The US gaming lobby is no exception. That the 45th US president has owned casinos before doesn’t tell us as much as some have presumed. He clearly holds no inherent objection to the age-old pastime, and understands the industry better than any president before him. But his affiliations with certain execs, in certain sectors and states, means that for other forms of gaming, namely sports betting, daily fantasy sports and online gambling, potentially everything is to play for.

In sports betting, the future looks bright. As the AGA’s lobbying despatch  points out, an independent report only recently concluded that “rather than setting the standard, the United States is on par with Russia and China, having forced a groundswell of black-market gambling by prohibiting the popular pastime of sports betting.”

The AGA also stated that its own position is today shared by “the National Basketball Association, owners across the four major sports leagues, the US Conference of Mayors, National Council of State Legislatures and many others. We are pleased that President-elect Trump appears to agree with this approach.”

Steve Norton, an Indiana casino consultant who worked with Trump in the 1980s, predicts that sports betting under Trump will be ripe for an overhaul. “I believe the positives of oversight, taxing and ensuring fair odds outweigh any negatives, and hopefully Mr. Trump will support individual states rights, and help overturn” a federal ban.

In 1993 Trump appeared to favour legalisation of sports betting saying: “It’s vital to keeping your taxes low, it’s vital to the senior citizens, and it’s vital to putting the bookies out of business… Everybody wants it, we do polls showing 80 percent are in favor.”

 

President Trump, his administration and congress will unquestionably implement policies that will directly impact our industry for years to come.

 

The grey legal status of daily fantasy sports however, which states currently grapple with in their own chambers, weighing up the distinction between chance and skill, is unlikely to attract as much impetus for change. Norton thinks DFS will most likely be “a non-issue” for Trump, who will leave it up to states to decide whether they regulate or not.

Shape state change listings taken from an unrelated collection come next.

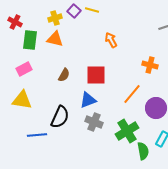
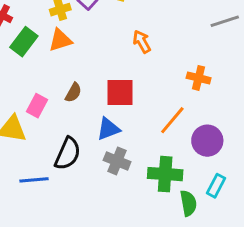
orange triangle: (55, 39) -> (60, 40), turned -30
green rectangle: (30, 40) -> (24, 42), turned 30
pink rectangle: (24, 69) -> (37, 106), moved, turned -35
green cross: (127, 131) -> (165, 174), turned 35

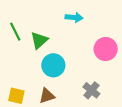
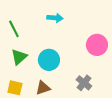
cyan arrow: (74, 17) -> (55, 18), moved
green triangle: (39, 40) -> (19, 57), moved

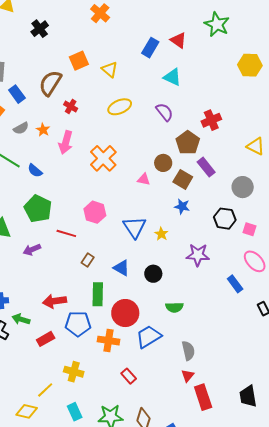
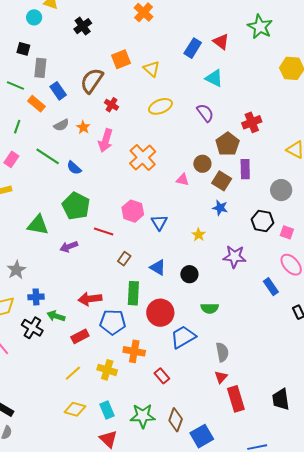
purple rectangle: (206, 167) -> (245, 169), turned 36
blue triangle: (135, 227) -> (159, 222), moved, size x0.7
orange cross: (109, 341) -> (134, 351), moved
yellow line: (45, 390) -> (73, 373), moved
yellow diamond: (27, 411) -> (75, 409), moved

When asked about both sports betting and DFS only 13 months ago, Trump quipped in characteristically slapdash fashion,: “I’m OK with it, because it’s happening anyway. Whether you have it or you don’t have it, you have it, it’s all over the place.”

The sector with the biggest question mark hanging over its head is online gambling. Just three states currently allow internet gambling today: Nevada, New Jersey and Delaware. Trump and his daughter, the newly appointed ‘first lady’ Ivanka Trump created a New Jersey company to offer online gaming before it was legalised there in 2013, but never actually applied for the licence.

That online gambling has the potential to cannibalise other sectors, most notably the land-based casino industry, means Trump’s former allegiances could play defining roles in whether or not he signs off on a blanket federal band.

“I have a lot of friends on both sides of this issue,” Trump said in an interview this September.

One key ally of Trump’s is of course the anti-online gaming activist and casino billionaire Sheldon Adelson. Adelson, an old friend of Trump’s funded his presidential bid to the tune of tens of millions of dollars, and has spent far more lobbying for a 50-state ban on online gaming. In a sign of Trump’s favour, Adelson and his wife are two of a 20-member inauguration celebration committee.

Wherever his allegiances truly lie, as AGA VP Whitaker Askew put it: “President Trump, his administration and congress will unquestionably implement policies that will directly impact our industry for years to come.”